Highlights:

  • Run:ai, also known as Runai Labs Ltd., provides software to optimize the performance of server clusters equipped with graphics processing units.
  • The company’s software also prevents what are known as memory collisions, which occur when two AI workloads attempt to utilize the same section of a GPU’s memory simultaneously.

Recently, Nvidia Corp. announced that it has acquired Run:ai, a startup specializing in software designed to optimize the performance of graphics card clusters.

The terms of the Nvidia Run:ai acquisition deal were not disclosed. However, according to the renowned online newspaper, citing two sources familiar with the matter, the transaction values Run:ai at USD 700 million. Before the acquisition, the Tel Aviv-based startup had raised funding nearly six times less than the reported acquisition value.

Run:ai, also known as Runai Labs Ltd., provides software to optimize the performance of server clusters equipped with graphics processing units.
Per the company’s claims, its technology enables a GPU environment to handle up to 10 times more AI workloads than achievable. It enhances AI performance by rectifying numerous common processing inefficiencies that frequently impact GPU-powered servers.

Run:ai tackles the initial issue arising from the fact that AI models are frequently trained using multiple graphics cards. To distribute a neural network across a cluster of GPUs, developers divide it into multiple software fragments and train each one on a different chip. During the training process, these AI fragments must frequently exchange data with one another, which can potentially lead to performance issues.

If an AI fragment needs to exchange data with a different part of the neural network that is not currently active, it will need to pause processing until the latter module becomes available. The resulting delays impede the efficiency of the AI training workflow. Run:ai ensures that all the necessary AI fragments required for data exchange are online simultaneously, eliminating unnecessary processing delays.

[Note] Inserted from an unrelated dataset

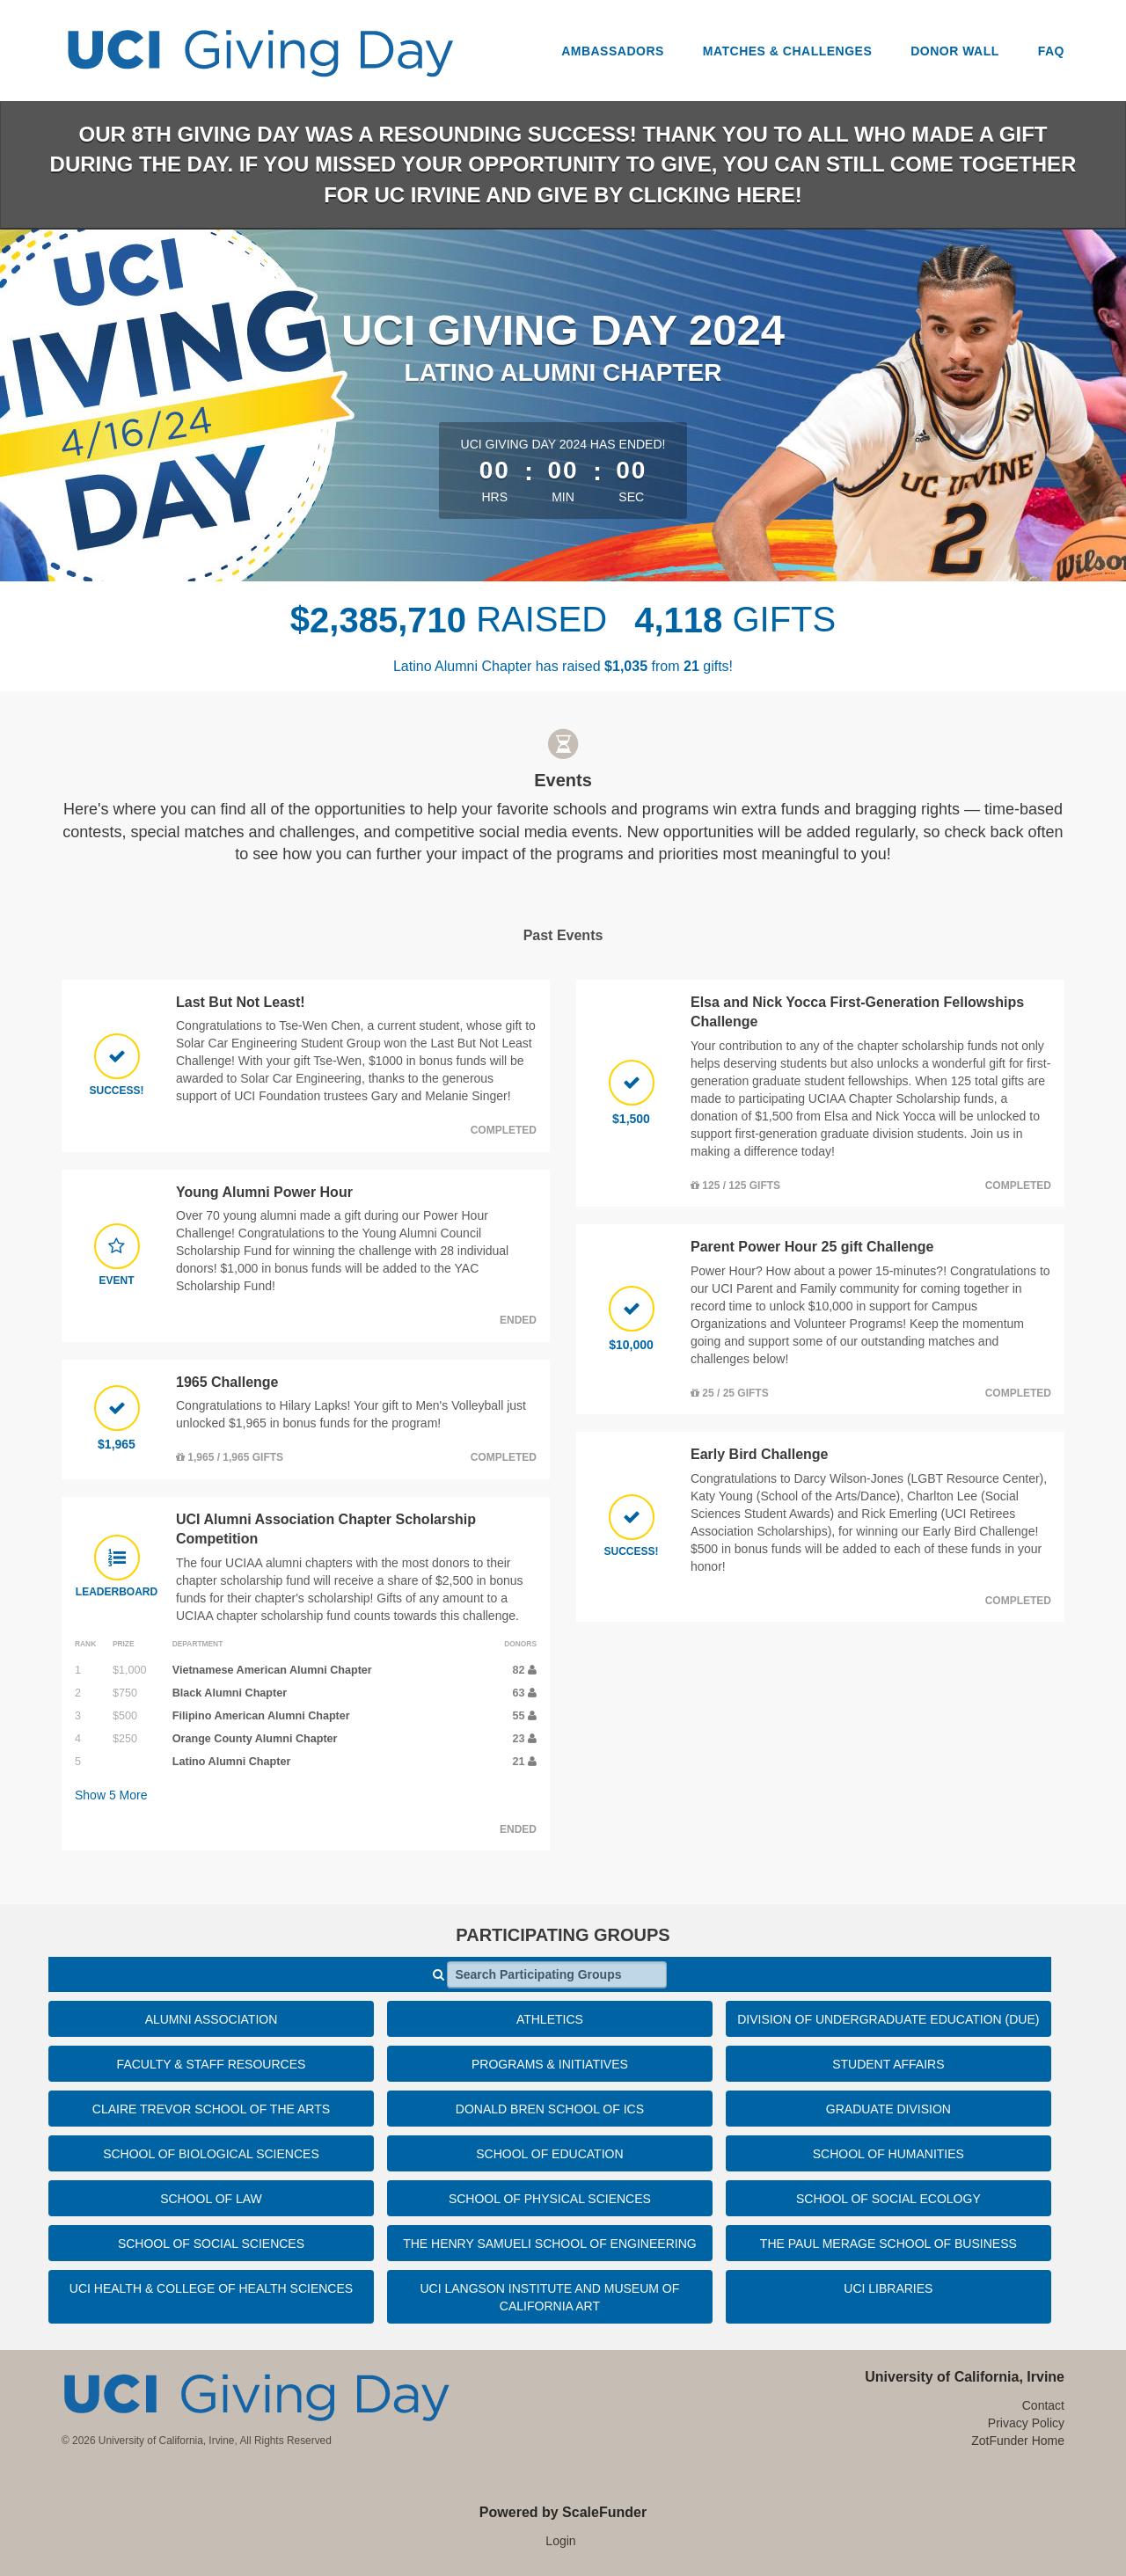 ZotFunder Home (1017, 2441)
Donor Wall (954, 51)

The company’s software also prevents what are known as memory collisions, which occur when two AI workloads attempt to utilize the same section of a GPU’s memory simultaneously. GPUs can automatically resolve such errors, but the troubleshooting process consumes time. Throughout an AI training session, the time spent resolving memory collisions can accumulate significantly and impede processing speed.

Running multiple AI workloads on the same GPU cluster can also result in various other types of bottlenecks. If one of the workloads demands more hardware resources than expected, it could utilize infrastructure designated for different applications, thus slowing them down. Run:ai incorporates features to guarantee that each AI model receives sufficient hardware resources to fulfill its assigned task without experiencing delays.

In a blog post, Vice President and General Manager of Nvidia’s DGX Cloud division Alexis Bjorlin stated, “The company has built an open platform on Kubernetes, the orchestration layer for modern AI and cloud infrastructure. It supports all popular Kubernetes variants and integrates with third-party AI tools and frameworks.”

Run:ai offers its core infrastructure optimization platform alongside two other software tools. The first, Run:ai Scheduler, furnishes an interface for assigning hardware resources to development teams and AI projects. The company also provides Run:ai Dev, which aids engineers in swiftly configuring the coding tools required for training neural networks.

Nvidia includes Run: ai’s software with several of its products, including Nvidia Enterprise, a suite of development tools provided for its data center GPUs, and its DGX series of AI-optimized appliances. Run:ai is also accessible on DGX Cloud, which allows companies to utilize Nvidia’s AI appliances within major public clouds.

Bjorlin stated that the chipmaker will maintain the current pricing model for Run: ai’s tools “for the foreseeable future.” Simultaneously, Nvidia will introduce product enhancements for the software, prioritizing features aimed at optimizing DGX Cloud environments. “Customers can expect to benefit from better GPU utilization, improved management of GPU infrastructure, and greater flexibility from the open architecture,” Bjorlin elaborated.